Required work: From the line that contains "เป็นการดูแลตลอด 24 ชั่วโมง" to the final line below, both included, print each line exactly and skip the pictures.
START Listed entries
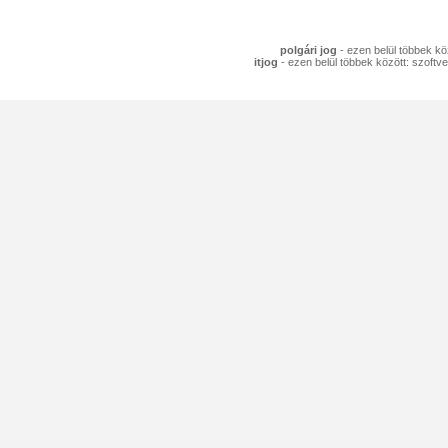
polgári jog
- ezen belül többek köz
itjog
- ezen belül többek között: szoftve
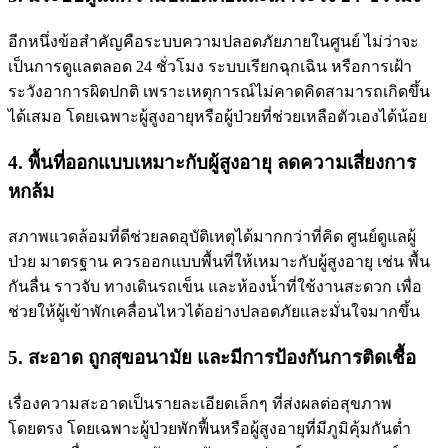
อีกหนึ่งข้อสำคัญคือระบบความปลอดภัยภายในศูนย์ ไม่ว่าจะ
เป็นการดูแลตลอด 24 ชั่วโมง ระบบเรียกฉุกเฉิน หรือการเฝ้า
ระวังอาการผิดปกติ เพราะเหตุการณ์ไม่คาดคิดสามารถเกิดขึ้น
ได้เสมอ โดยเฉพาะผู้สูงอายุหรือผู้ป่วยที่ช่วยเหลือตัวเองได้น้อย
4. พื้นที่ออกแบบเหมาะกับผู้สูงอายุ ลดความเสี่ยงการ
หกล้ม
สภาพแวดล้อมที่ดีช่วยลดอุบัติเหตุได้มากกว่าที่คิด ศูนย์ดูแลผู้
ป่วย มาตรฐาน ควรออกแบบพื้นที่ให้เหมาะกับผู้สูงอายุ เช่น พื้น
กันลื่น ราวจับ ทางเดินรถเข็น และห้องน้ำที่ใช้งานสะดวก เพื่อ
ช่วยให้ผู้เข้าพักเคลื่อนไหวได้อย่างปลอดภัยและมั่นใจมากขึ้น
5. สะอาด ถูกสุขอนามัย และมีการป้องกันการติดเชื้อ
เรื่องความสะอาดเป็นรายละเอียดเล็กๆ ที่ส่งผลต่อสุขภาพ
โดยตรง โดยเฉพาะผู้ป่วยพักฟื้นหรือผู้สูงอายุที่มีภูมิคุ้มกันต่ำ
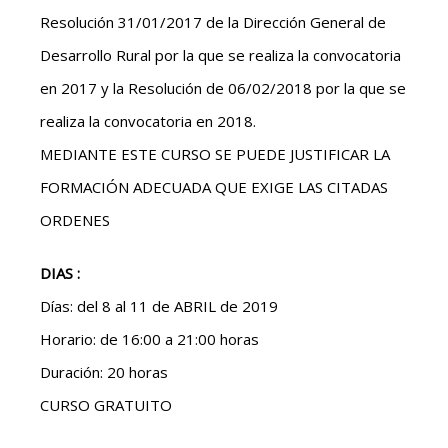
Resolución 31/01/2017 de la Dirección General de
Desarrollo Rural por la que se realiza la convocatoria
en 2017 y la Resolución de 06/02/2018 por la que se
realiza la convocatoria en 2018.
MEDIANTE ESTE CURSO SE PUEDE JUSTIFICAR LA
FORMACIÓN ADECUADA QUE EXIGE LAS CITADAS
ORDENES
DIAS :
Días: del 8 al 11 de ABRIL de 2019
Horario: de 16:00 a 21:00 horas
Duración: 20 horas
CURSO GRATUITO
END Listed entries
Result of this exercise:
เป็นการดูแลตลอด 24 ชั่วโมง ระบบเรียกฉุกเฉิน หรือการเฝ้า
ระวังอาการผิดปกติ เพราะเหตุการณ์ไม่คาดคิดสามารถเกิดขึ้น
ได้เสมอ โดยเฉพาะผู้สูงอายุหรือผู้ป่วยที่ช่วยเหลือตัวเองได้น้อย
4. พื้นที่ออกแบบเหมาะกับผู้สูงอายุ ลดความเสี่ยงการ
หกล้ม
สภาพแวดล้อมที่ดีช่วยลดอุบัติเหตุได้มากกว่าที่คิด ศูนย์ดูแลผู้
ป่วย มาตรฐาน ควรออกแบบพื้นที่ให้เหมาะกับผู้สูงอายุ เช่น พื้น
กันลื่น ราวจับ ทางเดินรถเข็น และห้องน้ำที่ใช้งานสะดวก เพื่อ
ช่วยให้ผู้เข้าพักเคลื่อนไหวได้อย่างปลอดภัยและมั่นใจมากขึ้น
5. สะอาด ถูกสุขอนามัย และมีการป้องกันการติดเชื้อ
เรื่องความสะอาดเป็นรายละเอียดเล็กๆ ที่ส่งผลต่อสุขภาพ
โดยตรง โดยเฉพาะผู้ป่วยพักฟื้นหรือผู้สูงอายุที่มีภูมิคุ้มกันต่ำ
Resolución 31/01/2017 de la Dirección General de
Desarrollo Rural por la que se realiza la convocatoria
en 2017 y la Resolución de 06/02/2018 por la que se
realiza la convocatoria en 2018.
MEDIANTE ESTE CURSO SE PUEDE JUSTIFICAR LA
FORMACIÓN ADECUADA QUE EXIGE LAS CITADAS
ORDENES
DIAS :
Días: del 8 al 11 de ABRIL de 2019
Horario: de 16:00 a 21:00 horas
Duración: 20 horas
CURSO GRATUITO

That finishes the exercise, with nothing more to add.